Voler au-dessus des pavés
"Ce n'est pas une légende, il faut être un peu mastoc, un peu Belge pour passer les pavés (rires). Parce que ça nécessite de la force. J'ai des souvenirs de Franco Ballerini où il écrasait le pavé. Il volait au-dessus, il n'y avait rien qui bougeait. Forcément si tu mets un Bardet sur les pavés... C'est un grand champion mais il va rebondir un peu quoi.
"De Vlaeminck n'a quasiment jamais crevé. Pourquoi ? Parce qu'il était extrêmement agile et souple"
Alors oui, en général, le premier secteur tout le monde le passe bien. Mais quand tu es au 50e kilomètre de pavés c'est différent. Donc oui, il faut être une bonne marmule. Il ne faut pas non plus être gras mais surtout souple. Si tu es un peu raide, tu as beau être épais, tu n'y arrives pas. De Vlaeminck par exemple n'a quasiment jamais crevé. Pourquoi ? Parce qu'il était extrêmement agile et souple. Quand tu es raide, tu tapes dans le pavé, tu n'as pas d'amorti, et là tu as tendance à percer."

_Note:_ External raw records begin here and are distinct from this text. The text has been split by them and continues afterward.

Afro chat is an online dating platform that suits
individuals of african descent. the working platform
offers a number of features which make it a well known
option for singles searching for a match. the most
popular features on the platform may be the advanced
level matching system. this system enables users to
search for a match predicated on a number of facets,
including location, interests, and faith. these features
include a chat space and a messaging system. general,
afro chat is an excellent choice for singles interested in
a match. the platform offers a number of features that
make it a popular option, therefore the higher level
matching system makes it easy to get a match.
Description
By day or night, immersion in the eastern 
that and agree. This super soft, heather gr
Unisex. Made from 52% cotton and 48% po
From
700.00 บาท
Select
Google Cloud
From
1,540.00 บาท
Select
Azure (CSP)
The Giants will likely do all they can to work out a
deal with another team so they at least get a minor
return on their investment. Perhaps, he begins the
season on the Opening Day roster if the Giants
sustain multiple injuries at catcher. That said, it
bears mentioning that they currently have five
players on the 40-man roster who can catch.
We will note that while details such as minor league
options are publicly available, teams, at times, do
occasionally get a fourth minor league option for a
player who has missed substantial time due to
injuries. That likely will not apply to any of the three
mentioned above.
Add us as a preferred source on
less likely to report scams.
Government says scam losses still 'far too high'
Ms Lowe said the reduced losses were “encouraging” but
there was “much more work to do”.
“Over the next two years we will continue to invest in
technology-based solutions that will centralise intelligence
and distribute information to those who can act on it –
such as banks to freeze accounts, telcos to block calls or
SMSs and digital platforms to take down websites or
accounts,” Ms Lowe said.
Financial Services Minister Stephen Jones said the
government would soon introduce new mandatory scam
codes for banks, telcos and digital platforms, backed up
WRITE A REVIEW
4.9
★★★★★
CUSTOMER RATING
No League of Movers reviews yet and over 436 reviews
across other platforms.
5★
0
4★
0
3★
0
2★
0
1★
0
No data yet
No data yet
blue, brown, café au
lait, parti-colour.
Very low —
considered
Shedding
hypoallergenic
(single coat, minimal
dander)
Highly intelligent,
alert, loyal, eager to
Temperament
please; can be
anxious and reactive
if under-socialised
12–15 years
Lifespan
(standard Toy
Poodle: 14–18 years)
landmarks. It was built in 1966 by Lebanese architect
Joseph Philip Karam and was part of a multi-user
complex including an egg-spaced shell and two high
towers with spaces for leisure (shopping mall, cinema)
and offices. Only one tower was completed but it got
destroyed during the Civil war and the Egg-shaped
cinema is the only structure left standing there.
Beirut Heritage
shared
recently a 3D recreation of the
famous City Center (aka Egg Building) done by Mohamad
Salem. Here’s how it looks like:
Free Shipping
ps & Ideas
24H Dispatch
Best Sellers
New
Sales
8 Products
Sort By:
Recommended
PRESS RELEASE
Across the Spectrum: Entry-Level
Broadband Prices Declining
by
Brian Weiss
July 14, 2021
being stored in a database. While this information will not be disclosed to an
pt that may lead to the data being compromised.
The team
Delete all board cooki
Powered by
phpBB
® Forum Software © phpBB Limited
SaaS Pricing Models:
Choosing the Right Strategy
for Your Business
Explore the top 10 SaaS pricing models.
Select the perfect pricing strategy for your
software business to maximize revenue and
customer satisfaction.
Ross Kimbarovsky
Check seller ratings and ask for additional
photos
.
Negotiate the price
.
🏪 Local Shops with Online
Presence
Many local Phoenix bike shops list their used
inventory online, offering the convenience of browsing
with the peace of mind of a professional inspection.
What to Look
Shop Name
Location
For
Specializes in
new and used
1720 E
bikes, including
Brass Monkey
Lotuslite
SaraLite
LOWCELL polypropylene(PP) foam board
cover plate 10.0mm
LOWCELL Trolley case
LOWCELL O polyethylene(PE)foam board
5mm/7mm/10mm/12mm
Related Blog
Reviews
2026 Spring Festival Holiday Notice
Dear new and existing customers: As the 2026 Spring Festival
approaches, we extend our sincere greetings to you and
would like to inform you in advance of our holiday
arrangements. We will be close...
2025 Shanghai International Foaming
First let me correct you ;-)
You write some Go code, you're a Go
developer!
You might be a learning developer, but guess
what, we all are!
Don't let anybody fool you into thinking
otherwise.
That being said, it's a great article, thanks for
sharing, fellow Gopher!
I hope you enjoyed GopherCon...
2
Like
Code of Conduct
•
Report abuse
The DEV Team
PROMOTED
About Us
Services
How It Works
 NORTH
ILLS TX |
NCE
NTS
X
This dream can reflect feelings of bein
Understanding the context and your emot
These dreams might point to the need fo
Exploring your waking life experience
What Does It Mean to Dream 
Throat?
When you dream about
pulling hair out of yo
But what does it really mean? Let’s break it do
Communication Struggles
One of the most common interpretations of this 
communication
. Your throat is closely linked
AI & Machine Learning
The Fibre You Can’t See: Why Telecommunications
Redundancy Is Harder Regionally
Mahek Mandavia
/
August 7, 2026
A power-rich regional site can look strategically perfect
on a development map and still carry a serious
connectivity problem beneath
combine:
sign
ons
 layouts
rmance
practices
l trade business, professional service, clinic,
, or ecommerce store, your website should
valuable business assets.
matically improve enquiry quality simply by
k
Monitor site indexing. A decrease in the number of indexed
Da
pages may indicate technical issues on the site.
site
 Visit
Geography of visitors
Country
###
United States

Le vélodrome André-Pétrieux comme trophée
"La récompense, c'est le vélodrome de Roubaix. Jadis il y avait beaucoup d'arrivées sur le vélodrome mais maintenant il n'y en a quasiment plus. Et c'est vrai que faire ce tour de piste c'est quand même un sacré trophée au bout de 250 kilomètres. C'est un peu comme la dernière ligne droite du marathon de Paris avenue Foch quoi. Tu es complètement rincé, tu as un mal de cannes stratosphérique. Jusqu'à la ligne ça va mais après... (rires).